- Exercise input

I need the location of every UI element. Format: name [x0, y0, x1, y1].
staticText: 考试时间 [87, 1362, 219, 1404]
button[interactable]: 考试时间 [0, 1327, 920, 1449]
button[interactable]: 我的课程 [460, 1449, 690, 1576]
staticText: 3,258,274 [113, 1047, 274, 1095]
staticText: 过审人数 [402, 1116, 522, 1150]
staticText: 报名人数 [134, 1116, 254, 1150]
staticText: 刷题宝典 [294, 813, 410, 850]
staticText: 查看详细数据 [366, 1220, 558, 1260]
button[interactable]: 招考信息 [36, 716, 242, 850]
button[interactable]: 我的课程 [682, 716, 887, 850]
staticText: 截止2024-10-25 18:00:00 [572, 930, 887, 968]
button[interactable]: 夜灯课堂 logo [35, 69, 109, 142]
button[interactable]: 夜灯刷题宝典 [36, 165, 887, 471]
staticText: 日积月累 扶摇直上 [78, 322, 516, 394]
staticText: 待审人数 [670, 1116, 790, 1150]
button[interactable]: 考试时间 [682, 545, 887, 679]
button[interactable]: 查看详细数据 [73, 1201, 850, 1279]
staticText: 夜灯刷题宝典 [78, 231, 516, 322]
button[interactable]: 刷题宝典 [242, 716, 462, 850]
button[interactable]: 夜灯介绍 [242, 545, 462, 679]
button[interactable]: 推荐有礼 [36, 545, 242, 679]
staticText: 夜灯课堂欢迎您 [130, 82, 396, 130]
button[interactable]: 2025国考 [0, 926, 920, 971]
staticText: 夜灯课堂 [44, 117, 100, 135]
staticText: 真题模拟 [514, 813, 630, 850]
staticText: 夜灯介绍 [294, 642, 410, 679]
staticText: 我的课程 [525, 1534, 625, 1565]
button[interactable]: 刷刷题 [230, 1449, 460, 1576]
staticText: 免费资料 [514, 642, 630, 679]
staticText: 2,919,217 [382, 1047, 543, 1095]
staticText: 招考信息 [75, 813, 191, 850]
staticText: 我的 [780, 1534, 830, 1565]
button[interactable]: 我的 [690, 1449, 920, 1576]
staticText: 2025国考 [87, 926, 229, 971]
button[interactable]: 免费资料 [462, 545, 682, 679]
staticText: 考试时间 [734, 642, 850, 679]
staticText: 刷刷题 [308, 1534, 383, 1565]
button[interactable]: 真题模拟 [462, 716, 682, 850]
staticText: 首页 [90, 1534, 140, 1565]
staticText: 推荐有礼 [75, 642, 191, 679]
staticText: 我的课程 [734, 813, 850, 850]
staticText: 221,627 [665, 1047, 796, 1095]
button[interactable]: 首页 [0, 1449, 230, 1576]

* * *

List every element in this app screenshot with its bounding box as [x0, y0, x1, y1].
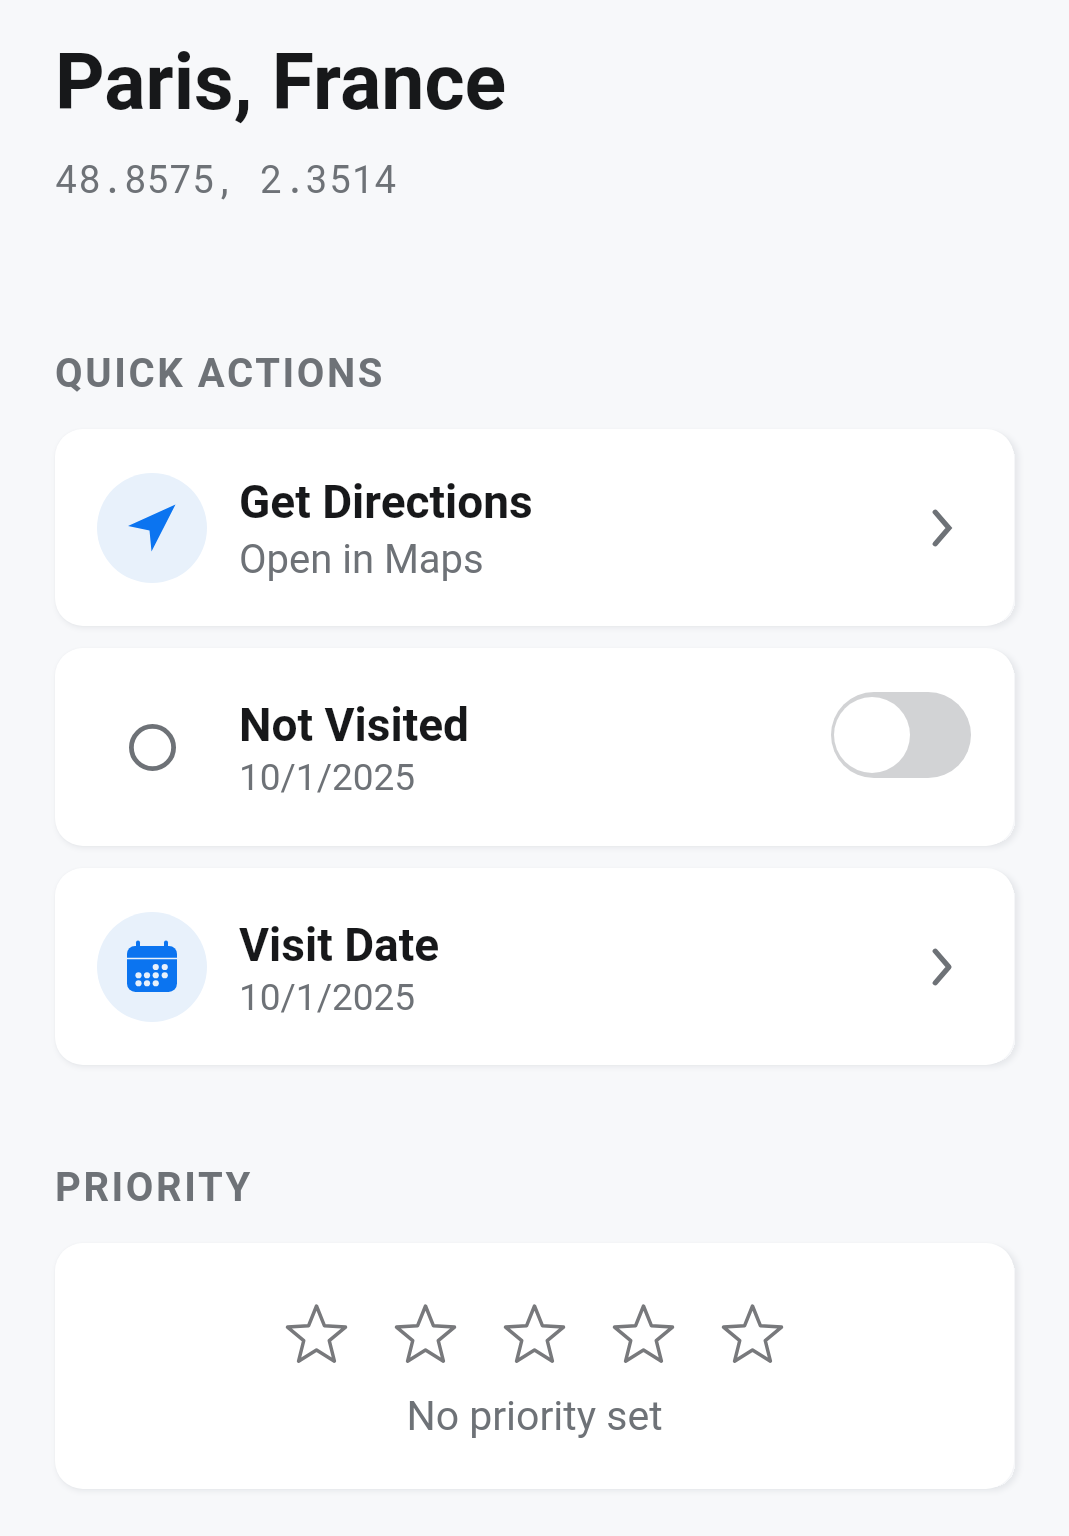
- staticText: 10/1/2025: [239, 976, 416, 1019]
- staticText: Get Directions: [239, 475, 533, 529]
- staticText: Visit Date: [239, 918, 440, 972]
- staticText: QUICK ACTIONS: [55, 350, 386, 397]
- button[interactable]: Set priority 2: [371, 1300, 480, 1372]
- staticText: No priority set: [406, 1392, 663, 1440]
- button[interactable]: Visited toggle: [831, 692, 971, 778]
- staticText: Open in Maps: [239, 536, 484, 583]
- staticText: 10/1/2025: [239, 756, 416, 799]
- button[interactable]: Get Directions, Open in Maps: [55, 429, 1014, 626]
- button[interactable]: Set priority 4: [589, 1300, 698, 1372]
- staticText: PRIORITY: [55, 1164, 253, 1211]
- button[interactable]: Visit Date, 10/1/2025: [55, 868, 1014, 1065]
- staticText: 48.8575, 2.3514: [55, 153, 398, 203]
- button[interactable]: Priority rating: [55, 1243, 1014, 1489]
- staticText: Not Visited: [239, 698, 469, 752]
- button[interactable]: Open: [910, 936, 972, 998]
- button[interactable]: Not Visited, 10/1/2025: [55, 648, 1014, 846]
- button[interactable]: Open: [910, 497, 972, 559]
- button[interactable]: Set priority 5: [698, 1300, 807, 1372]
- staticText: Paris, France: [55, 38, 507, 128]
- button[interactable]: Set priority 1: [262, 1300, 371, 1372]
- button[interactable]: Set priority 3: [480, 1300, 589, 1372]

...

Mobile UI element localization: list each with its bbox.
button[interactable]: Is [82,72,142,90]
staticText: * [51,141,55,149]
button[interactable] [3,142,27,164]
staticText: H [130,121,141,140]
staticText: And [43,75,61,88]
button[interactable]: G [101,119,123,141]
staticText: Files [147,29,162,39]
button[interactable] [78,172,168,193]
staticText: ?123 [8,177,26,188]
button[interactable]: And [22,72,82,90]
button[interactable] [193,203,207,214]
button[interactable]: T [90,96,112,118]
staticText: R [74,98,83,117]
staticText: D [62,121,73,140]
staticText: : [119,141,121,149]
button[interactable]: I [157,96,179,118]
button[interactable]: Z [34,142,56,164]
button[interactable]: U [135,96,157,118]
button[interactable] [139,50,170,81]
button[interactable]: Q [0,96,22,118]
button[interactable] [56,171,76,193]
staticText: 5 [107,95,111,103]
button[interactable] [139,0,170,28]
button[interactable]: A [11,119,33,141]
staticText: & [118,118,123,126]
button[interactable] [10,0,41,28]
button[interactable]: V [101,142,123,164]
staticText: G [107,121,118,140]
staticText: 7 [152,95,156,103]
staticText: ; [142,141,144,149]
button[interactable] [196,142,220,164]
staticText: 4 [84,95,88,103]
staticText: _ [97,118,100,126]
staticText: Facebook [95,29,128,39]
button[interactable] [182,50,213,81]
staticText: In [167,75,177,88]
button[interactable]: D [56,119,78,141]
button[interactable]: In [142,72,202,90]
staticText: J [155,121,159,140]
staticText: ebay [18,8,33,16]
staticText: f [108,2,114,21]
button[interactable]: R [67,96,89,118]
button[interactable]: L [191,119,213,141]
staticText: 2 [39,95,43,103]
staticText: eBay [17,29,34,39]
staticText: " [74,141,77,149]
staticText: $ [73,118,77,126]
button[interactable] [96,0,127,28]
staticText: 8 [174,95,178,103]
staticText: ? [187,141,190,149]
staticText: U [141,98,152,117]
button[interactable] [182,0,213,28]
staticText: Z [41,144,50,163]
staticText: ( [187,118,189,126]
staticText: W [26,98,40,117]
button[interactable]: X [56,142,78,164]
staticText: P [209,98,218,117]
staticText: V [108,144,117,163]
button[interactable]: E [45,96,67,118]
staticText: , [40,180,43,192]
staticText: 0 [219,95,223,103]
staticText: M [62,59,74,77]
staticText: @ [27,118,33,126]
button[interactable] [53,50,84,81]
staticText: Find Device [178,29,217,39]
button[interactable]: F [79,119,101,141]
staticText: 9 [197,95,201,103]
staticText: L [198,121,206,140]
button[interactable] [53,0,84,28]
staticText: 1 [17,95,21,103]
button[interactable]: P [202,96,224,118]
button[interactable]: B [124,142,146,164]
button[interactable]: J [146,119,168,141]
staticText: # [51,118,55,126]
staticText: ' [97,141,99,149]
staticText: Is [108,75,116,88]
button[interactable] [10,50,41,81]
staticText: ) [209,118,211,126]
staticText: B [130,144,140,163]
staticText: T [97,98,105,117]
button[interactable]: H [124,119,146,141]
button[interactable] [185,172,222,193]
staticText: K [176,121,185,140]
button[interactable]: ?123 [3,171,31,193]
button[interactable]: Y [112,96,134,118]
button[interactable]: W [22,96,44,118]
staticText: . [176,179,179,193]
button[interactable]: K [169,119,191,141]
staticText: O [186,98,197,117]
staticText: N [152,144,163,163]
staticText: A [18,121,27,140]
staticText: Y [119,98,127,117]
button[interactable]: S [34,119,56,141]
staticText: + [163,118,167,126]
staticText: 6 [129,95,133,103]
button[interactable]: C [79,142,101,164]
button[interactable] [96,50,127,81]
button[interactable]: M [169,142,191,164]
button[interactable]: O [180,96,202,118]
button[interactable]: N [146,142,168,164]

- How to complete this task
Search the data above for lines holding "every" and copy each of them.

- Response to the exercise
I need the location of every UI element. Format: name [x0, y0, x1, y1].
List every element in this app screenshot with its bounding box as [x0, y0, x1, y1].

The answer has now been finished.